The Queen has never taken her role as Queen of Australia for granted. She publicly supported the monarchy's future as being a matter to be decided by the Australian people. Her critics who slam her as a symbol of 'colonisation and oppression' ignore that Australia decolonised and established itself as an independent sovereign nation under the Commonwealth with Federation in 1901.

Through her actions, rather than platitudes, the Queen considered everyone equal regardless of whether they were First Nations, immigrants or the descendants of convicts and settlers. Over her reign, she developed an affinity with members of the indigenous community and showed a keen interest in their welfare and advancement.

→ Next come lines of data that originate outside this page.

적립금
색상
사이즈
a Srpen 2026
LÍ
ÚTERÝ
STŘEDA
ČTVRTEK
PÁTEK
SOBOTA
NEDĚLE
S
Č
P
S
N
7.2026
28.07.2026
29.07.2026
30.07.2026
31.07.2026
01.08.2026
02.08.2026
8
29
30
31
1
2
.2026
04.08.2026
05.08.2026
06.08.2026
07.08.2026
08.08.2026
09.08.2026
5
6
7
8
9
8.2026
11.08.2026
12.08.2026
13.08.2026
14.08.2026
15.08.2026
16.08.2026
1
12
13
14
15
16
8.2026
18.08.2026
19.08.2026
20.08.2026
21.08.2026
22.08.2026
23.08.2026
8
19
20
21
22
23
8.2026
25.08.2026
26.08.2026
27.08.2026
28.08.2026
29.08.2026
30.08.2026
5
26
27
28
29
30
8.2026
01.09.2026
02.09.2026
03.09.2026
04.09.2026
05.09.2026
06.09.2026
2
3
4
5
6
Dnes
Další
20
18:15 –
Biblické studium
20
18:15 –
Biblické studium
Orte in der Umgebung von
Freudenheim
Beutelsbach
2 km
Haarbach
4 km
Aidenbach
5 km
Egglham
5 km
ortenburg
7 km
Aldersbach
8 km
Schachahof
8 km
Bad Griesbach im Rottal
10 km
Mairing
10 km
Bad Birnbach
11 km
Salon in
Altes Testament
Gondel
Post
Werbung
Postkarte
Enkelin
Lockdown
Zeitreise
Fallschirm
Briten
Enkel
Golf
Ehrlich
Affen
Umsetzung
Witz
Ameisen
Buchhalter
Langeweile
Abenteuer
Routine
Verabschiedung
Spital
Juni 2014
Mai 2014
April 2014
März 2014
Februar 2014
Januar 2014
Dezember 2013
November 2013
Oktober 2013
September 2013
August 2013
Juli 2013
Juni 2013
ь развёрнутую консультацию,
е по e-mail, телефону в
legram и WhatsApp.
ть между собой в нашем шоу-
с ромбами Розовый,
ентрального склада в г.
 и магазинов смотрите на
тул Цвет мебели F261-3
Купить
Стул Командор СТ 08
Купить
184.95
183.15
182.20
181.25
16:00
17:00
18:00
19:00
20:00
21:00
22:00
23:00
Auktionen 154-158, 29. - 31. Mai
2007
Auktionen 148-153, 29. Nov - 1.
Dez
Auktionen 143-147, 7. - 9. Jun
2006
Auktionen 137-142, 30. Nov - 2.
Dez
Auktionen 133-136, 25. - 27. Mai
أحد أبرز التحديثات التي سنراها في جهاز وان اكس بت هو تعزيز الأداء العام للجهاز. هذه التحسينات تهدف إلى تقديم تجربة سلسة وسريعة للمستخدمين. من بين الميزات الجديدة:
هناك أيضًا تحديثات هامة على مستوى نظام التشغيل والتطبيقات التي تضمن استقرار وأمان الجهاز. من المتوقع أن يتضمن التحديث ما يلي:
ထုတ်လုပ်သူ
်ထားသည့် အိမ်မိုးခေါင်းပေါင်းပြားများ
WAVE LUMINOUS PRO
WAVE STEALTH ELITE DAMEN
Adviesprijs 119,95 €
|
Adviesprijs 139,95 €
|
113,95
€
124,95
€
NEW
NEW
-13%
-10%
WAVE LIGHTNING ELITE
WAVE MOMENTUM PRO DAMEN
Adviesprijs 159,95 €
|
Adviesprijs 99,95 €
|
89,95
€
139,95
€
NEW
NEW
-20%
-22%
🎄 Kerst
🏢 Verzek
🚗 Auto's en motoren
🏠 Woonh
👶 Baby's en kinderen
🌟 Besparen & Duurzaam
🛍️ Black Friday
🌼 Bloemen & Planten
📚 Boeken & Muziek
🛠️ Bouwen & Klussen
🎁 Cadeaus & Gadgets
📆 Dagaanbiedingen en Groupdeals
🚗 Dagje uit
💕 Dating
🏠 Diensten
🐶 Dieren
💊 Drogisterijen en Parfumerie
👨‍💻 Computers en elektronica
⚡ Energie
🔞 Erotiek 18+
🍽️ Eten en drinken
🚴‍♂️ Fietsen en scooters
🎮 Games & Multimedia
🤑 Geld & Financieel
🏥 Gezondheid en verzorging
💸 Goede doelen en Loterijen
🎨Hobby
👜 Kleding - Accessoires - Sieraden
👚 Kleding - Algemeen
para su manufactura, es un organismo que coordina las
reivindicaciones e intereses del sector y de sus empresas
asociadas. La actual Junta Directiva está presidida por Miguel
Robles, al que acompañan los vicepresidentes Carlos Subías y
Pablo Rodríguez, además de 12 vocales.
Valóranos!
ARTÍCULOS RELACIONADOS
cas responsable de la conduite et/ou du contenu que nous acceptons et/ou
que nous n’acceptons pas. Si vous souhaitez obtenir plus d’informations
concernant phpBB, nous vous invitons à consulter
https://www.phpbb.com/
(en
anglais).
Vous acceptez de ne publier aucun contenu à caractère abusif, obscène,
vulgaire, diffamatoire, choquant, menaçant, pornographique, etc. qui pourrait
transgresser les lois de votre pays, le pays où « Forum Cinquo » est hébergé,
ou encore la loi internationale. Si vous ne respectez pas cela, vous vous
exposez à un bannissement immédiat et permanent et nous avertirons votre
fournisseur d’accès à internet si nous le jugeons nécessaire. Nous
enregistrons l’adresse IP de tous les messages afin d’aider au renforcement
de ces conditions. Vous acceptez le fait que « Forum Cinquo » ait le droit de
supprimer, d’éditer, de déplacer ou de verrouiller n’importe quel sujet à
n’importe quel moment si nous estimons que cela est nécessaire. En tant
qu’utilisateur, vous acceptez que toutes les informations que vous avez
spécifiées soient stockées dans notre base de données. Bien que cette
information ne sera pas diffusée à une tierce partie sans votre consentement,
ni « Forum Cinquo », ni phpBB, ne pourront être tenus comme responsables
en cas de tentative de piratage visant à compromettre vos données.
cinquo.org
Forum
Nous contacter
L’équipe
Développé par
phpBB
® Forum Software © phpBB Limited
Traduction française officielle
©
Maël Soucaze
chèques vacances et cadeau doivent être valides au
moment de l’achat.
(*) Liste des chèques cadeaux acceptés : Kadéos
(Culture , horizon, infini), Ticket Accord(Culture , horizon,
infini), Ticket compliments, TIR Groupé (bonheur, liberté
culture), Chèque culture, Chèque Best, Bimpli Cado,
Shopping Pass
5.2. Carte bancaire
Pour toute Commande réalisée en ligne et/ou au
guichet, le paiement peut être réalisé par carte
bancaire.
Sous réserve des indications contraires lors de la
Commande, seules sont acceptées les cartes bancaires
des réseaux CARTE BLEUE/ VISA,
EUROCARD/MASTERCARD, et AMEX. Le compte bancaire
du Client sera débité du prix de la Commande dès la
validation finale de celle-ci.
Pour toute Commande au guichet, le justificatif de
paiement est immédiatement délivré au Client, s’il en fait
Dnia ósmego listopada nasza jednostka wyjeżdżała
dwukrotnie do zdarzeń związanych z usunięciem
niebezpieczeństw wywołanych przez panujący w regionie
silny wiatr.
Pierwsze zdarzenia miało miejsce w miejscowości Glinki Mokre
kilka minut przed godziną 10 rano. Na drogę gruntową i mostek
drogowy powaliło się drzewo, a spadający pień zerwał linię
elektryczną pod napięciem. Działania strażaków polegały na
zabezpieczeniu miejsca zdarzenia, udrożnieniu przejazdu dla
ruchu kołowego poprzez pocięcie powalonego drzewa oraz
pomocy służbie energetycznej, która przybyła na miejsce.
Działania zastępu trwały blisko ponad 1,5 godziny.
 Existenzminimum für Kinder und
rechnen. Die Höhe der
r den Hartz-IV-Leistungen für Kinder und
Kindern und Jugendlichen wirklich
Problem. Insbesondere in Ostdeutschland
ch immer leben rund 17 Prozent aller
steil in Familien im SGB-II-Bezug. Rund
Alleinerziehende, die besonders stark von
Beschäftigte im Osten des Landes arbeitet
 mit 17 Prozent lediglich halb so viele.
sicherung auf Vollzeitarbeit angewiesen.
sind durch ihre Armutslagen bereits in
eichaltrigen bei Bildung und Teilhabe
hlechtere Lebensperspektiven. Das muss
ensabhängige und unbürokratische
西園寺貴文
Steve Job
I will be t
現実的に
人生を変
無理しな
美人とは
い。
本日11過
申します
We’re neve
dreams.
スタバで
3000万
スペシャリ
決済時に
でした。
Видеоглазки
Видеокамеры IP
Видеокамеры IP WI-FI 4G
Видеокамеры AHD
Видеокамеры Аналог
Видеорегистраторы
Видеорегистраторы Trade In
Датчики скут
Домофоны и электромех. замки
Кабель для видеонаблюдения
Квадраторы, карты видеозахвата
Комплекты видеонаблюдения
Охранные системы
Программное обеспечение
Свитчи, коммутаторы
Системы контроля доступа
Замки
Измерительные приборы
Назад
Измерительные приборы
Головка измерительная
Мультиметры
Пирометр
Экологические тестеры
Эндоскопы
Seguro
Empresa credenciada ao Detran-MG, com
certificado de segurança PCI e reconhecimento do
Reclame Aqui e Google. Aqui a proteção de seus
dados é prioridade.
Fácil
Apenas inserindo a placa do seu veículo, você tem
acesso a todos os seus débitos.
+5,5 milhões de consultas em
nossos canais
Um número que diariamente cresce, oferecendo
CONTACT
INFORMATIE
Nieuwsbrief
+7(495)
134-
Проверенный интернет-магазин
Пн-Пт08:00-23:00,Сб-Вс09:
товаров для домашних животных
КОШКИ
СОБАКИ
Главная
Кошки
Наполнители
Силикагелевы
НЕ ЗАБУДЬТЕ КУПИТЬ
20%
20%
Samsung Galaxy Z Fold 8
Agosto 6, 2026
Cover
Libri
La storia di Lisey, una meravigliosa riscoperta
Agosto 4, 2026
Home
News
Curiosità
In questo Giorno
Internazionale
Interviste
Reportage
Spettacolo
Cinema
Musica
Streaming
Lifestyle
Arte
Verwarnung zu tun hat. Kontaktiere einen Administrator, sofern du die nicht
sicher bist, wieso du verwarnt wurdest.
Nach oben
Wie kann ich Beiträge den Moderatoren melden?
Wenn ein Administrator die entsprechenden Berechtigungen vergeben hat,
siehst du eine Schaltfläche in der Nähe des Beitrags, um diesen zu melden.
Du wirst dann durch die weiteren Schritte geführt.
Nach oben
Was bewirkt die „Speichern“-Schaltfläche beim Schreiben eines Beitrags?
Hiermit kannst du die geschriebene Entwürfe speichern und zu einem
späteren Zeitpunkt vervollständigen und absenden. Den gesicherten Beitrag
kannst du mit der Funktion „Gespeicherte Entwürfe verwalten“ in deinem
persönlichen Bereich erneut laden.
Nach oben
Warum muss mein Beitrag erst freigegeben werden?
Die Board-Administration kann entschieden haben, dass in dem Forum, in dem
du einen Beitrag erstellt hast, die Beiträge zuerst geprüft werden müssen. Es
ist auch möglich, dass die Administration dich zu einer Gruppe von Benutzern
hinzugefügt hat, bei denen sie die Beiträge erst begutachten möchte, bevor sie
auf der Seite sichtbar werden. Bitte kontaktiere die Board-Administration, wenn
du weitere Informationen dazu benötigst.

She engaged with Indigenous Elders both here and in Buckingham Palace, and in her speech at the Sydney Opera House during her visit in 2000, acknowledging that many Indigenous Australians "face a legacy of economic and social disadvantage". She called on all Australians to work together to ensure the country's prosperity reached all members of the community.

As our nation fractures under the weight of identity politics, her benevolent altruistic spirit will be greatly missed.

The loss of Her Majesty Queen Elizabeth II not only marks the end of an era in our national story, but we have also lost a leader who has shown true devotion and loyalty incomparable to her elected political counterparts.

Stephanie Bastiaan is a Research Fellow with Women's Forum Australia.